The procedure is generally done when you are having another type of breast surgery, such as a lumpectomy. You will be injected with either a radioisotope, or tracer, and/or a neon blue dye. You have to wait a while for your body to absorb the materials. In my case, I was injected by a nuclear medicine resident, waited about one hour (I’m not positive of the time frame), and then went to the operating room. In the operating room, I was scheduled for a Sentinel Node Biopsy, a wide excision (fancy name for a larger lumpectomy) and an axillary dissection.

Since the procedure was still in the testing phase, the head of the breast surgery team at my hospital did the SNB. I was attached to an IV, lightly sedated and was aware of my surroundings, in a kind of drug-induced haze. The doctor waved this wand around my arm. The wand was attached to a small machine that resembled an applause meter. (That gives away my age!) The general reference states that it is similar to a Geiger counter. When my underarm started clicking, the surgeon proclaimed that he had found the sentinel node and the surgical team removed it. (I was hoping for a little drama and a cry of "Eureka!").

This is a great new tool, both for surgeon and the patient. Women who undergo axillary dissection have a greater risk for pain, limited range of motion, paresthesia (nerve damage), numbness and lymphedema. On a personal note, after axillary dissection, I had limited range of motion (which cleared up after 6 weeks of physical therapy), numbness (to this day, but to a lesser extent) and lymphedema (which is controlled, but not cured, by special physical therapy, known as MLD - manual lymphatic drainage).
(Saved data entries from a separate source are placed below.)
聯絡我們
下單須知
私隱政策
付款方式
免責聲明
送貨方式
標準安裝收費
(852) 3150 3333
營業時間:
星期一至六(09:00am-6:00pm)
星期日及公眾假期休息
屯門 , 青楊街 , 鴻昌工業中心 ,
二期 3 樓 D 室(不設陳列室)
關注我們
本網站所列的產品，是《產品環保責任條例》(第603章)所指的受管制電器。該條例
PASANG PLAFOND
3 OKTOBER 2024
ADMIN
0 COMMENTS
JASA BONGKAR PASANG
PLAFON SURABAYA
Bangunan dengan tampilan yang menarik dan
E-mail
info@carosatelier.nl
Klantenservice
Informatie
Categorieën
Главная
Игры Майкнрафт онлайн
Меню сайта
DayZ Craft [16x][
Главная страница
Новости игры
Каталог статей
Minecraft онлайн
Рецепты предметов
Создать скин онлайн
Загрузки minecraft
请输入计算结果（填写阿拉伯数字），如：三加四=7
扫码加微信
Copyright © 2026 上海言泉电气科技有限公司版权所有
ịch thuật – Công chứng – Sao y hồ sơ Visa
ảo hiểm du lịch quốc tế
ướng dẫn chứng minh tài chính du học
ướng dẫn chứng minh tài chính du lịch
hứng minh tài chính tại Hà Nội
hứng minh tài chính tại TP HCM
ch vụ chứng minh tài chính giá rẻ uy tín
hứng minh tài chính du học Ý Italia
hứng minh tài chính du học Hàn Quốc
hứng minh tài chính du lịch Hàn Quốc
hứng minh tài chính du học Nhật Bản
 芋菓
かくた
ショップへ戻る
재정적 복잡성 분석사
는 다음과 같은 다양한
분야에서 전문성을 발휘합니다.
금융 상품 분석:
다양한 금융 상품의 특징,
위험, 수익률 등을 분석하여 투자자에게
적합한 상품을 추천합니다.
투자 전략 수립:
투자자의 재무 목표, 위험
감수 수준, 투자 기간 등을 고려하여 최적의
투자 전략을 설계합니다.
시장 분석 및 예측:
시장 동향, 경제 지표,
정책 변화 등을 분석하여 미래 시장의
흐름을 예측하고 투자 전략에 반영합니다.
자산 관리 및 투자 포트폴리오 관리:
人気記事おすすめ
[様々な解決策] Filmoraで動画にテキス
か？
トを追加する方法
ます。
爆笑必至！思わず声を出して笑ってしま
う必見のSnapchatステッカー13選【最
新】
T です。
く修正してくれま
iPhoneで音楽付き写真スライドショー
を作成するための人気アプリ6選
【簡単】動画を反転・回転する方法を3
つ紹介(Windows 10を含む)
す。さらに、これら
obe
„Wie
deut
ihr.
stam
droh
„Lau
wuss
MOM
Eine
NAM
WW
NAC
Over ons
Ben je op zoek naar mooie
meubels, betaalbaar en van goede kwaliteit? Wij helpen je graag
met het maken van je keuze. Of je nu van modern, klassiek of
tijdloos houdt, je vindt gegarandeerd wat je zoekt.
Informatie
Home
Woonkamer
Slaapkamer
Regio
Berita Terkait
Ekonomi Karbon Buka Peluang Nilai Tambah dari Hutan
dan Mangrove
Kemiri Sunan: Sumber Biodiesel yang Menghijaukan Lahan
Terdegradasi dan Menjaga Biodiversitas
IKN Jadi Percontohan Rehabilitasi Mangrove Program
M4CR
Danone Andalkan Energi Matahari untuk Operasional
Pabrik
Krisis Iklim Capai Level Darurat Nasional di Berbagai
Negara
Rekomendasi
While SNB considerably limits the possibility for all of the above side effects, it does NOT eliminate them. If you are scheduled for any lymph node testing, please research the subject of lymphedema and cellulitis thoroughly before agreeing to axillary dissection in lieu of sentinel node biopsy.

Sentinel Node Biopsy is a powerful tool for assessing the stage of breast cancer. It is not foolproof, but the National Comprehensive Cancer Network (NCCN) has deemed the number of false negatives acceptable. Some women are not good candidates for this procedure: women with large tumors, multicentric cancers (more than one tumor) and/or patients who already have a large empty breast space due to prior breast biopsies/surgeries. Please feel free to discuss this with your doctor. If he/she doesn’t offer this procedure to you, you are well within your rights as an informed patient to ask for clarification.

If SNB is an option, the NCCN guidelines recommend an experienced team. This means that the surgeon has performed a minimum of 30 axillary dissections and that the nuclear med staff, the OR nurses, the pathology department and the oncologists are familiar with the procedure and confident in their abilities.

The SNB itself should take less than one hour. Since the procedure is usually done in conjunction with other breast surgery, you will probably be "on the table" longer than that. You may come out of the surgery with your skin a nice shade of blue, but that wears off quickly. Sometimes the area around your surgery will be blue for a few weeks. I believe that most large medical centers now routinely consider Sentinel Node Biopsy as a preferred option and no longer an experimental procedure. The National Surgical Adjuvant Breast and Bowel Project (NSABP) is investigating the potential benefit, if any, of full axillary dissection in women who have a negative sentinel node.

In my own opinion, based on my experience with both procedures – if you are offered SNB, go for it! Axillary dissection gave me greater stress, more discomfort and longer-lasting side effects than my lumpectomy, wide excision and/or mastectomy alone or in combination.